Following was the sequence of Events:
- node cluster(node= N-1) ( node itself was master)5 indexes : 12 shard each (total 60 shards)
- Scale up the cluster and add 2 replicas(N-2 and N-3)Replicas have initialized but the #ActiveShards is till 60(why not 180?)
- Master node(N-1) leaves the cluster (reason: shut_down)ActiveShards is till 60, cluster is green
- New master(N-3) is elected and cluster is still green
- The original node(N-1) rejoins the cluster(after ~50 mins) and accepts the new master(N-3).
- Soon after, cluster turns red and multiple primary and their secondary shards get unassigned.

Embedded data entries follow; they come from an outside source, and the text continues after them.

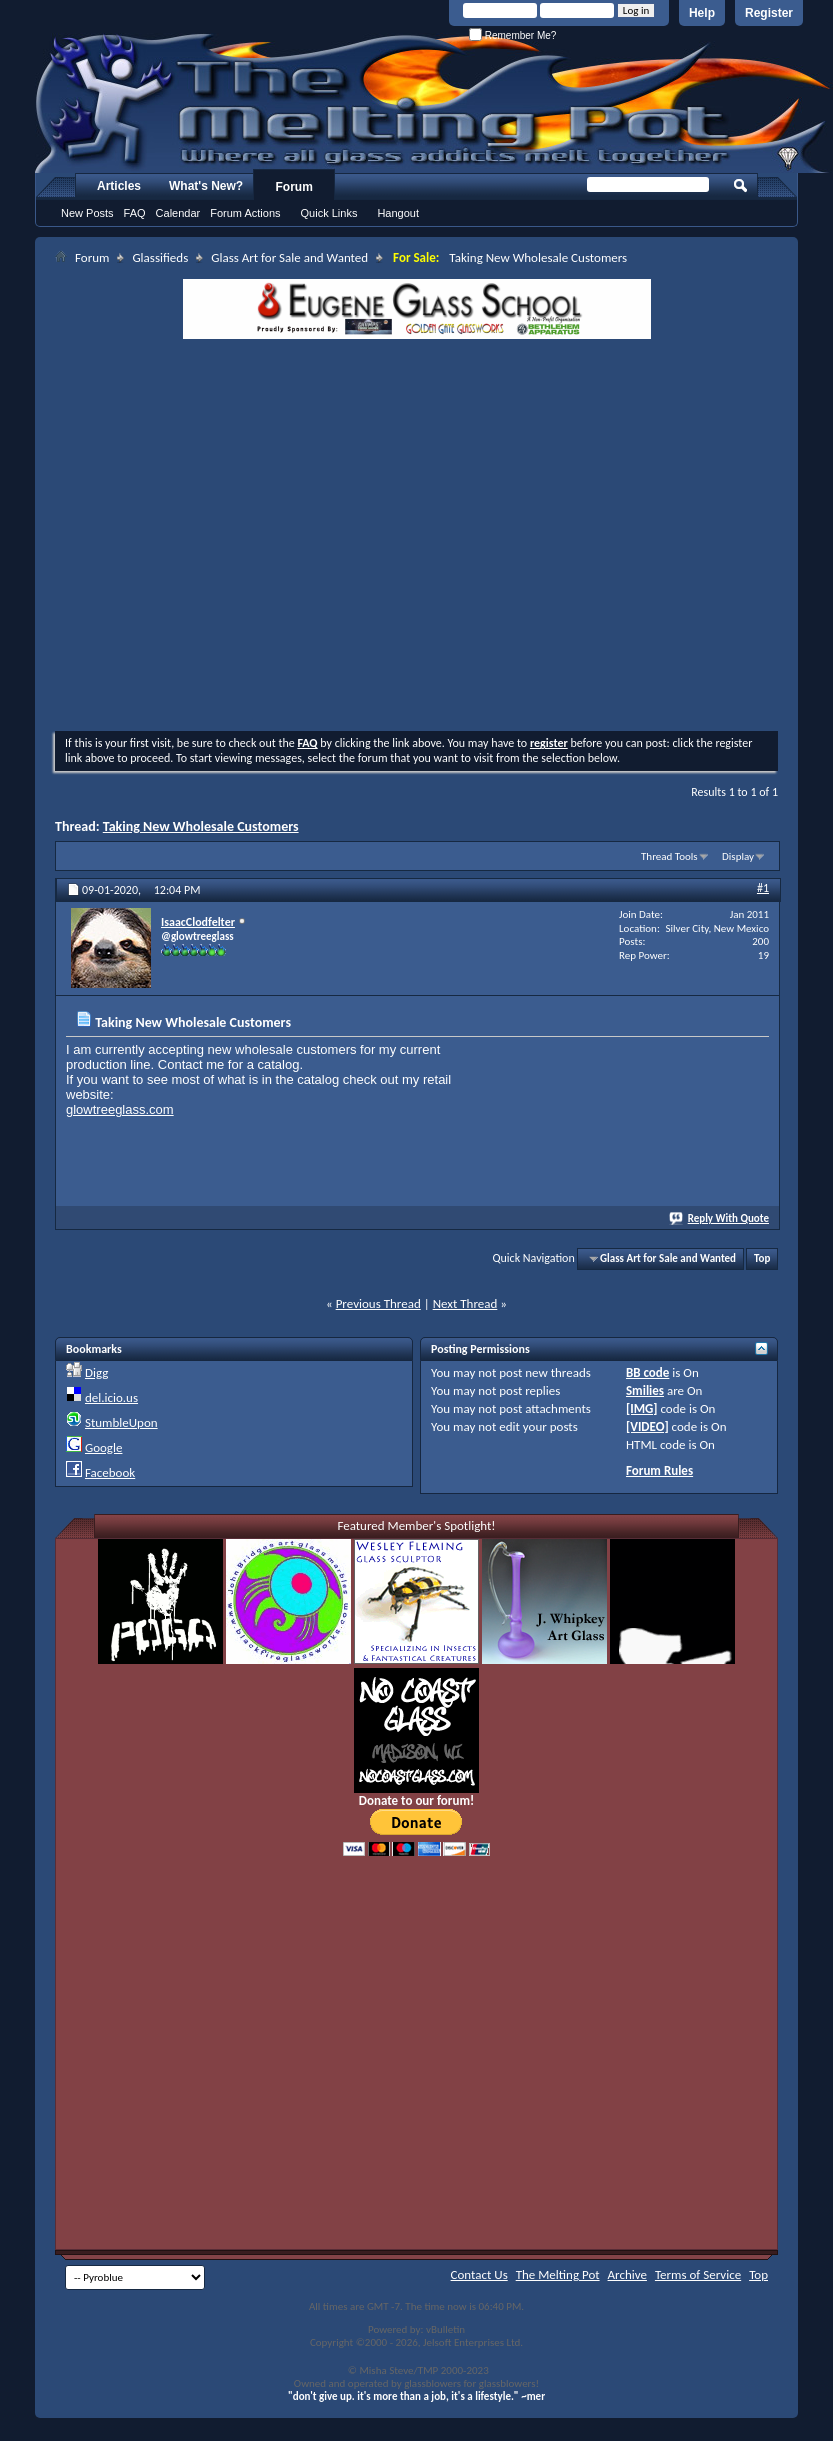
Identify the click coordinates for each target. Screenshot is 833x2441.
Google (103, 1447)
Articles (119, 186)
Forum (294, 187)
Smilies (645, 1390)
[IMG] (642, 1408)
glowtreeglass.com (120, 1109)
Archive (627, 2274)
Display (738, 856)
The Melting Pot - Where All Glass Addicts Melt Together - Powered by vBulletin (434, 103)
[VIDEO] (647, 1426)
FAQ (135, 213)
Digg (96, 1372)
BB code (647, 1372)
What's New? (206, 186)
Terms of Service (698, 2274)
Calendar (178, 213)
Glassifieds (160, 257)
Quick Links (329, 213)
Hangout (398, 213)
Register (769, 13)
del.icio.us (111, 1397)
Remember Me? (512, 35)
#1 (763, 888)
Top (762, 1258)
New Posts (87, 213)
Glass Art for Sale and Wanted (289, 257)
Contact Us (479, 2274)
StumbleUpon (121, 1422)
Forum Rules (659, 1470)
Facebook (110, 1472)
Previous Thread (378, 1303)
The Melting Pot (558, 2274)
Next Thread (465, 1303)
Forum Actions (245, 213)
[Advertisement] (245, 537)
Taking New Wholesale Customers (201, 826)
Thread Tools (669, 856)
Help (702, 13)
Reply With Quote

I have the following questions:
1. When the 2 nodes(N-2 and N-3) joined the cluster(see step 2 above), cluster was green
but the number of ActiveShards was still 60(why not 180?)
2. Why did cluster turn red soon after the node(N-1) rejoined the cluster?
3. Node restart did not help or trigger re-allocation.
4. Cluster reroute not do anything. Why?
I could see the node (N-1) had the shards available on its disk, but ES was not recognizing these as valid shards.
Eventually, I had to set the 'index.recovery.initial_shards' to 1. Soon after all shards reassigned themselves. How and Why?